Redmart’s new head of tech spent nights stamping envelopes for his first startup - schakraberty
https://www.techinasia.com/patrick-teo-redmart-profile
======
mdip
This is not surprising at all, to me. In fact, I'd speculate that it's
something that _most_ successful "start-up" or "small business" founders end
up doing.

My dad has owned two small businesses in his lifetime (he just retired from
his last). He was a co-owner with two other individuals. There's always those
moments where someone needs to step up and in his case, if he had to ask his
employees to step up, you can bet he was going to be there right along with
them (and in most cases, he was the one who made the biggest sacrifices). I
recall him relaying a story to me about a factory that he was supplying the
parts to. They had a Thursday delivery deadline and were running behind, so my
dad and his staff pulled a few all night shifts to get everything done. They
completed it, but couldn't get all of the parts in the truck so my dad hopped
in with all but two components and drove across three states through the
night, completing the delivery at 4:00 AM the following morning.

On his arrival, the factory manager was annoyed with the missing part and
rolled his eyes. He asked my dad how come they couldn't bring another truck
and lamented at the fact that he, the lowly truck driver had to take the heat.
He explained that it was the only truck he owned and that the other parts
would be coming as soon as he could round-trip it. The shop manager's attitude
changed, immediately, when he realized that my dad _wasn 't_ the driver, but
the owner and that he'd delivered the products by hand and at great personal
expense. Suddenly the urgency of getting those last two parts (selected
because my dad knew they wouldn't be needed immediately) was eliminated.

This story is one of _many_ I've heard and it's the reason my dad's business
was/still is so successful. They supply massive manufacturing companies
(10,000+ employees) who are used to dealing with _other_ large suppliers. The
manager--in this case--was (rightly) surprised that my dad's business was so
small. It's not typical for a company this size to get orders of the size he
regularly received. They (intentionally) didn't usually compete on price, they
competed by consistent, reliable, delivery on commitments and a relentless
pursuit to meet the demands of their customers.

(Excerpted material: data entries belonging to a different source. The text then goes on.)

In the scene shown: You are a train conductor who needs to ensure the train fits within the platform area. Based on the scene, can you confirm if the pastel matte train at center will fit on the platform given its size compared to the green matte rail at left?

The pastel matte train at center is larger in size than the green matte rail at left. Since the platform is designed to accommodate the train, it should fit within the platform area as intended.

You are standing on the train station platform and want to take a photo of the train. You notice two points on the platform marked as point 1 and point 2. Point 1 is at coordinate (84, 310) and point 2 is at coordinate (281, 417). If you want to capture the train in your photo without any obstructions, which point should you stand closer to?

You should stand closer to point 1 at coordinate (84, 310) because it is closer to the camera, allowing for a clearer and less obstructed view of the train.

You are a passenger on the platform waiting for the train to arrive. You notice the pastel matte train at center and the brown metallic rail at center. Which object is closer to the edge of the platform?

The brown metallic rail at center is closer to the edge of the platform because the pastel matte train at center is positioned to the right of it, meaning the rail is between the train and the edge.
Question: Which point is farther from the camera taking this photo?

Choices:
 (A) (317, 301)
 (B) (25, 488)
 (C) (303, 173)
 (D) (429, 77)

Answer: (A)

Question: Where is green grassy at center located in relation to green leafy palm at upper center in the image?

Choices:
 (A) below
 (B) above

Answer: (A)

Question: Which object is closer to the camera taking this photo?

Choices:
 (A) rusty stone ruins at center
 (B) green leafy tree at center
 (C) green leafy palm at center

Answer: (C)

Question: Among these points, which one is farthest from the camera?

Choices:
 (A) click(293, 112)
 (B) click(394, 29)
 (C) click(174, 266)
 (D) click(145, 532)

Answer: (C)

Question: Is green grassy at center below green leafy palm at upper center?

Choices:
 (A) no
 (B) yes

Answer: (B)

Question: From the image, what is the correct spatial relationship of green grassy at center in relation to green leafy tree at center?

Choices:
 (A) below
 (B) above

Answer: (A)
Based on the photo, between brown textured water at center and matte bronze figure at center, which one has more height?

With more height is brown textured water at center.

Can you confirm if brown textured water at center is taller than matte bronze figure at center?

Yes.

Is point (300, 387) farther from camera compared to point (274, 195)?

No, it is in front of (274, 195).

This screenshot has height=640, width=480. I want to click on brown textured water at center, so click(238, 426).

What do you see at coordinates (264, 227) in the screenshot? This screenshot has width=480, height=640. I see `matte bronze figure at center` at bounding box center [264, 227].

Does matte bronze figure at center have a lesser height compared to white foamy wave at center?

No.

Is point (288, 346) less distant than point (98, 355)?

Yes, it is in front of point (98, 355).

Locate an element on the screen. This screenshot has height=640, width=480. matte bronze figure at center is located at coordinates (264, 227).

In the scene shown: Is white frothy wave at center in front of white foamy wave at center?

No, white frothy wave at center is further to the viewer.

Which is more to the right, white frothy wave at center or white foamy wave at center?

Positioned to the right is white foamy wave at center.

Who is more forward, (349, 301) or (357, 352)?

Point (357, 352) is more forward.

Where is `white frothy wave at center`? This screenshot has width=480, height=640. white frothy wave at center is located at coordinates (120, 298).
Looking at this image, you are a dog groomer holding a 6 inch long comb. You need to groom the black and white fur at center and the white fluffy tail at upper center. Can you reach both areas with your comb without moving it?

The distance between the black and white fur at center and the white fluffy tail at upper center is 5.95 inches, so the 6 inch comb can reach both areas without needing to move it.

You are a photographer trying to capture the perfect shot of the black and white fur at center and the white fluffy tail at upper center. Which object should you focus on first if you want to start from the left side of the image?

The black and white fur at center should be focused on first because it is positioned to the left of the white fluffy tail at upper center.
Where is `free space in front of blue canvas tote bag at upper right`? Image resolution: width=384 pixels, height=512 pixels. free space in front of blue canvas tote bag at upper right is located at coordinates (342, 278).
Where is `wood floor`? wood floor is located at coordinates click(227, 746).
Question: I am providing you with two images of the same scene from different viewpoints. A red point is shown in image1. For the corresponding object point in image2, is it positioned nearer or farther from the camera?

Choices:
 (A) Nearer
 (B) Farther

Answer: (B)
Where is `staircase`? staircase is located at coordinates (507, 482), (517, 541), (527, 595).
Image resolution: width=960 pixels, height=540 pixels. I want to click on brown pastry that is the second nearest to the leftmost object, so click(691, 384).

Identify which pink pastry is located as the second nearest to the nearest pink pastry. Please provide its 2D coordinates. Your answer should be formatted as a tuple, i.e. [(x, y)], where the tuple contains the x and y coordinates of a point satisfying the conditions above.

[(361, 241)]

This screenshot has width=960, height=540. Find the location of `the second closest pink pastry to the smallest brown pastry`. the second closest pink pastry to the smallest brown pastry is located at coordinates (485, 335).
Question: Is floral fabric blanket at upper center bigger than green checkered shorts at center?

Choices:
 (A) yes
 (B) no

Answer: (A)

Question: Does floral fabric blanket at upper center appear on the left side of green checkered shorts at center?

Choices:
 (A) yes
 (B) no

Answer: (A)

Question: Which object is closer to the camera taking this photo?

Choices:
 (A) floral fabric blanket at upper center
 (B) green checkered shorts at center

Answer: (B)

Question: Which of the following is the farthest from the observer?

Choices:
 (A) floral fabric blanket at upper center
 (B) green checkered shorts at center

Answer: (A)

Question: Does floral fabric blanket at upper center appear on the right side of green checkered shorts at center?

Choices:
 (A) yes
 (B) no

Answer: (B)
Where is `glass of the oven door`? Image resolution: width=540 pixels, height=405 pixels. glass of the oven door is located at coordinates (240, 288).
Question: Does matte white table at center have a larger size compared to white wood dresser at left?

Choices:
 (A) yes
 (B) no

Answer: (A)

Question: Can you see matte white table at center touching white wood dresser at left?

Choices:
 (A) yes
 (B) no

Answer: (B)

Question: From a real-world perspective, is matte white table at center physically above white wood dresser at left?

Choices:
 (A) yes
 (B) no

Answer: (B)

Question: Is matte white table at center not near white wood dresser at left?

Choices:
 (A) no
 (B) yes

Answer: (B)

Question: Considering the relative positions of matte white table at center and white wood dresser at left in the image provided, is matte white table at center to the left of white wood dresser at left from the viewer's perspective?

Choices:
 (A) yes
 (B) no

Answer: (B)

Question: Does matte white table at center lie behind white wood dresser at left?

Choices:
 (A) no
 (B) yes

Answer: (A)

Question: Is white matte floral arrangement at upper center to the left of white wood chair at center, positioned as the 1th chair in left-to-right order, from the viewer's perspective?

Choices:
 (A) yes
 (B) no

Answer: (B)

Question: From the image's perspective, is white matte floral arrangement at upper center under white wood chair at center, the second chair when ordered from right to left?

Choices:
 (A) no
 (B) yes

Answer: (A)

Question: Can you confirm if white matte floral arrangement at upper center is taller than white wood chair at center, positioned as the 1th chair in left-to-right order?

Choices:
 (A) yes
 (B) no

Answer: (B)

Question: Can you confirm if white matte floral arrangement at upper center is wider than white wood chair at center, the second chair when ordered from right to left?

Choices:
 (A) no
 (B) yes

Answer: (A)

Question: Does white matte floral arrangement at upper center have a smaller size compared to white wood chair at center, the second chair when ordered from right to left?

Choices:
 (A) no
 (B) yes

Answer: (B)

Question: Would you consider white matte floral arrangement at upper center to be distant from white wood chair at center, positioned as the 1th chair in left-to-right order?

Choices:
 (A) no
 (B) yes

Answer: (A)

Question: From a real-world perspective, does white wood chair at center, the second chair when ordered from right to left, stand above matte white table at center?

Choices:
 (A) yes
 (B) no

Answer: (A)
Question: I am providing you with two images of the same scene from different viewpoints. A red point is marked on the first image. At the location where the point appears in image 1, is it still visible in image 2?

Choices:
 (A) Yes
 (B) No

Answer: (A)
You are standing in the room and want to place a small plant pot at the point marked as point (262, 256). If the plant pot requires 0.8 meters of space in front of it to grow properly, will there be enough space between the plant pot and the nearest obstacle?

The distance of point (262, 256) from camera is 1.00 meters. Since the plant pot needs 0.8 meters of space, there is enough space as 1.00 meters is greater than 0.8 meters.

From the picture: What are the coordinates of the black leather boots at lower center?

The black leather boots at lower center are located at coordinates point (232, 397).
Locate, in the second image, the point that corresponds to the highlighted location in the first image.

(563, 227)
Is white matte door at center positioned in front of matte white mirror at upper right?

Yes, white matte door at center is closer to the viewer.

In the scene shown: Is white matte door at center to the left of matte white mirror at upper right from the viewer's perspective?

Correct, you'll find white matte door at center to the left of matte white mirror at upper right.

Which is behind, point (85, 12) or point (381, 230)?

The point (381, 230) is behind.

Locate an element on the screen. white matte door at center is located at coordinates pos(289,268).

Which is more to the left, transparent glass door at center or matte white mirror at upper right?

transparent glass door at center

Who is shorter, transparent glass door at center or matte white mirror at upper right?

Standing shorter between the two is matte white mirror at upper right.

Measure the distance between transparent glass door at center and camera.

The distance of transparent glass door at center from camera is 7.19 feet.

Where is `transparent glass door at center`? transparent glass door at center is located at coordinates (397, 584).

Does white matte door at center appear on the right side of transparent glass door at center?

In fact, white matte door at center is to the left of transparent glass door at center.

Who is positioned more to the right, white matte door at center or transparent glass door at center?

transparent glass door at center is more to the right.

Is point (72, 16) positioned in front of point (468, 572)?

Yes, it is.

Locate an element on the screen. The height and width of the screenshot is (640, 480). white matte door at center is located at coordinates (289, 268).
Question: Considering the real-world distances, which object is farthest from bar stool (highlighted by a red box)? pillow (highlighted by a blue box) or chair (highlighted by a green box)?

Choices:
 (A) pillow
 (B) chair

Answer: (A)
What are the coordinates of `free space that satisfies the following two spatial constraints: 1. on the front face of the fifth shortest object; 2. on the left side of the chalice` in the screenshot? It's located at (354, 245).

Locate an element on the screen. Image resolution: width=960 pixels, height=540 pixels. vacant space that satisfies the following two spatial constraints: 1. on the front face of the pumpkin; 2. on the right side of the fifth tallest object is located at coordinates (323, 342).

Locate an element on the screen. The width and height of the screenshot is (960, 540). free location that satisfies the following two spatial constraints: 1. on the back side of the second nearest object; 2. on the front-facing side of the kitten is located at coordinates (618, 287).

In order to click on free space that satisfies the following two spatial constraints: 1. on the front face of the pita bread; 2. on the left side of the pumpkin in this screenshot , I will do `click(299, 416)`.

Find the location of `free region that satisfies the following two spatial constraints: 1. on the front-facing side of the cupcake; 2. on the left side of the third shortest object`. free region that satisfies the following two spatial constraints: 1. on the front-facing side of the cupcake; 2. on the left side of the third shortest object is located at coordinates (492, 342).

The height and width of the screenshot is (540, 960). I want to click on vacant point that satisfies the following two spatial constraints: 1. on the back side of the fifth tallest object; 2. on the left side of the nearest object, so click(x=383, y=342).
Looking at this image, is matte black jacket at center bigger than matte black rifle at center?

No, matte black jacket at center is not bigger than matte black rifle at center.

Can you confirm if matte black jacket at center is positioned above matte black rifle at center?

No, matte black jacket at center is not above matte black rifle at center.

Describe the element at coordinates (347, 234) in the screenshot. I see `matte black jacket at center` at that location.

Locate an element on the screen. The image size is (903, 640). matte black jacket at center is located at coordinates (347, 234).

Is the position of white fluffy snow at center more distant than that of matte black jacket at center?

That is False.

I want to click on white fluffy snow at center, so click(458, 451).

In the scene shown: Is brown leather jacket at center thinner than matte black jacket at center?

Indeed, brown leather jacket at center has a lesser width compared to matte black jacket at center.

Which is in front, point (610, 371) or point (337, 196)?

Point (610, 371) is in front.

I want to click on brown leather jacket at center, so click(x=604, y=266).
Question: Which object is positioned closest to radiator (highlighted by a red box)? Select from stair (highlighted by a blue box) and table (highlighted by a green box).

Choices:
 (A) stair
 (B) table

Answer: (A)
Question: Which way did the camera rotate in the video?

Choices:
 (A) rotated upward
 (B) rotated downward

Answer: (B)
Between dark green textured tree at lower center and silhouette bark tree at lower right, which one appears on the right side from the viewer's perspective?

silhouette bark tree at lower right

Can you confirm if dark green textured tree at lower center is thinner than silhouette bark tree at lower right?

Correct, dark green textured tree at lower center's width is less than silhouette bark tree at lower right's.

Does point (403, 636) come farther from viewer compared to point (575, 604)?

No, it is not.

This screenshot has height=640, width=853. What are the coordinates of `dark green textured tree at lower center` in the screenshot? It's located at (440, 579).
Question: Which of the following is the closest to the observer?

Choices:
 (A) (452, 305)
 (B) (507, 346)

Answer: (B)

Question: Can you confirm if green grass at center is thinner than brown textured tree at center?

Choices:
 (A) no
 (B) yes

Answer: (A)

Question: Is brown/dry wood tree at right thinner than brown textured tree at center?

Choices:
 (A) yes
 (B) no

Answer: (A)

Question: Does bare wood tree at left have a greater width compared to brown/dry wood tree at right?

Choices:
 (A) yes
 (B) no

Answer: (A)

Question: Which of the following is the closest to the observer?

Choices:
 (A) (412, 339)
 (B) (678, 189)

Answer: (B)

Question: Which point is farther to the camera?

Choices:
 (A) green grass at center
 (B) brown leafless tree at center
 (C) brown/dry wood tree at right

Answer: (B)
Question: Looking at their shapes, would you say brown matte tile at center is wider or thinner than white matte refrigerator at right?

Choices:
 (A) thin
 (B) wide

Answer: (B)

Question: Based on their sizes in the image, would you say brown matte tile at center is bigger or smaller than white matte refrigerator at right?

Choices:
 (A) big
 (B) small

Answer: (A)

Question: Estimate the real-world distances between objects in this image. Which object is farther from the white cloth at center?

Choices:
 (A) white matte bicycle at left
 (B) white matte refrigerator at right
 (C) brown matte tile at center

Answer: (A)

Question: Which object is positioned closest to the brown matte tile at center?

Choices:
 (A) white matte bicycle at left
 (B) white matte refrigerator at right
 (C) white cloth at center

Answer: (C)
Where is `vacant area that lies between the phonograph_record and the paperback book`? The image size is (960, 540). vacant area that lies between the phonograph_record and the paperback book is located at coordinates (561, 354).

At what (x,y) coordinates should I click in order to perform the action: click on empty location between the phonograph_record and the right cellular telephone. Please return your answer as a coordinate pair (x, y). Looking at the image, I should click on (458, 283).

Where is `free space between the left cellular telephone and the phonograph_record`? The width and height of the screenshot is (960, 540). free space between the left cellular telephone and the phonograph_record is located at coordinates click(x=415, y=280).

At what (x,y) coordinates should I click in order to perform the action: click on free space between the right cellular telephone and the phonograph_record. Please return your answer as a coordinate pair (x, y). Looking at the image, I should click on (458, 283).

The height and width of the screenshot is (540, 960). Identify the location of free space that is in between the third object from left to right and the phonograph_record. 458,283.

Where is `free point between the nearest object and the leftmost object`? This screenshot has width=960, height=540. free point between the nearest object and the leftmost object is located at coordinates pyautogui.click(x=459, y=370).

That, often, meant the owners
and technical staff (and even the owner's son) assembling parts in the back,
driving the truck for deliveries through the night and, I'd imagine, stamping
envelopes[0].

[0] The closest thing I can think of to that was my dad's desire to save a few
bucks on professional printing by purchasing a Tektronix Phaser printer (it
was a full color, solid ink printer that came with free black ink) and
printing the product catalogs (with images he manually removed the background
of using GIMP) with it. Every time there were catalogue changes, he'd head
back into the office every few hours from 5:00 PM until around 2:00 AM to
change out the paper and ink to keep it printing. It was 2009 and their
customers still expected paper, spiral-bound, catalogs.